Posted Jul 8 2011 10:10AM
OAKLAND -- The greatness right now of Mark Jackson as a coach, in the absence of actual evidence, is that he can out-conversation, out-spin, out-momma-there-goes-that-man anyone. He is a hired talker by previous trade and has a comeback for every question about his risky hire by the Warriors.
It is a risk, no matter how Jackson or Golden State owner Joe Lacob sell it. Maybe Jackson is a big success and they are both one day crowned geniuses -- there is no shortage of people who speak highly of Jackson, and Lacob has surely been willing in the one season since purchasing the team to strike with bold actions. Typical isn't their thing.
But this is quite a gamble for the Warriors, a team on its third coach in as many seasons, desperately needing stability on the sideline, and long past being able to plead roster inexperience for the latest collection of lottery picks. There is uncertainty whether the new arrival will even have a training camp to get acquainted with the roster, or instead have to rush through a prep period to squeeze in a possibly abbreviated 2011-12 season. That's a lot for a rookie coach.
Not a first-time head coach.
A first-time coach.
Jackson has never spent a day working from a bench, implementing scouting reports, managing minutes, juggling personalities, organizing practice plans, drawing the final possession on the dry-erase board during a timeout with four seconds remaining and his team down two.
That part about being a coach on the court for 17 seasons as point guard for the Knicks, Clippers, Pacers, Nuggets, Raptors, Jazz and Rockets? The line will get trotted out a lot as Jackson enters his first season, and there obviously is a benefit to having the ball in his hands in a lot of pressure situations on playoff teams. But that isn't close to experience as an actual coach, assistant or No. 1 man.
And, yes, he was an analyst for ABC and ESPN, with all the opportunities to watch games unfold from a courtside perspective. Jackson had the advantage of playing scenarios through in his mind without the outcome riding on his decision. But put it this way: If teams really believed broadcasting was ideal preparation to become a coach, they would be handing their brightest young minds a microphone and makeup kit for a couple seasons.
Yet here Jackson stands, at the Warriors' downtown practice facility early in a very uncertain offseason, guaranteeing an immediate playoff berth, raising the stakes on the hire that much more. They could have a 2011-12 of improving by, say, 12 games -- certainly measurable forward progress -- and still be back in the lottery, putting Jackson in position to be asked about another Golden State fail.

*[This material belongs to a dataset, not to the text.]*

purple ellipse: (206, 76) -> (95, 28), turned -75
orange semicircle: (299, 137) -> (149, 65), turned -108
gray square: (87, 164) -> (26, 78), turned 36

"I've been preparing for it my whole life," he said. "As a kid, I dreamt of playing, dreamt of announcing, dreamt of coaching. I've been able to do two out of the three, and now this opportunity presents itself. I'm thrilled about it."
A comeback for every question.
"I believe there were skeptics about my ability to play in this league too, because of the facts," Jackson said of the skeptics who understandably wonder if he is properly prepared for his new job. "I ignore the facts and I put myself in position to succeed and I'm smart enough to put people around me that are going to make life a lot easier. I'm thrilled about this opportunity. The crazy thing is, there are teams that would hire me today with the same resume, because somebody pulled the trigger. I'm so grateful to Joe, to this ownership, to this front office for pulling the trigger. It's going to be a great time."
The analogy to his playing career is a decent comparison. Jackson had a starring role his final two seasons at St. John's, but still lasted until the 18th pick of the 1987 Draft before being taken by his hometown Knicks as the fourth point guard off the board, following Kenny Smith (sixth to the Kings), Kevin Johnson (seventh, Cavaliers) and Tyrone Bogues (12th, Bullets). Then Jackson won Rookie of the Year and put together a career that, despite including just one All-Star appearance, finished with him third on the career assist list.
Now he's trying to make another big leap, this time from zero coaching experience to being good enough to have the kind of long run the Warriors need after so much turnover.
"Whenever you hire someone, whether it be a coach or any other position, there's always some risk that they won't work out," Lacob said. "But I would say ... he has every quality that you could possibly look for in a head coach to be successful except for one, which has been pointed out, obviously, over and over again: He has not been a head coach. But neither had Doc Rivers. Neither had Jerry West. Danny Ainge. Larry Bird. All were successful coaches for a while in the NBA.
"Mark Jackson, bottom line, is going to be a very good head coach, I believe."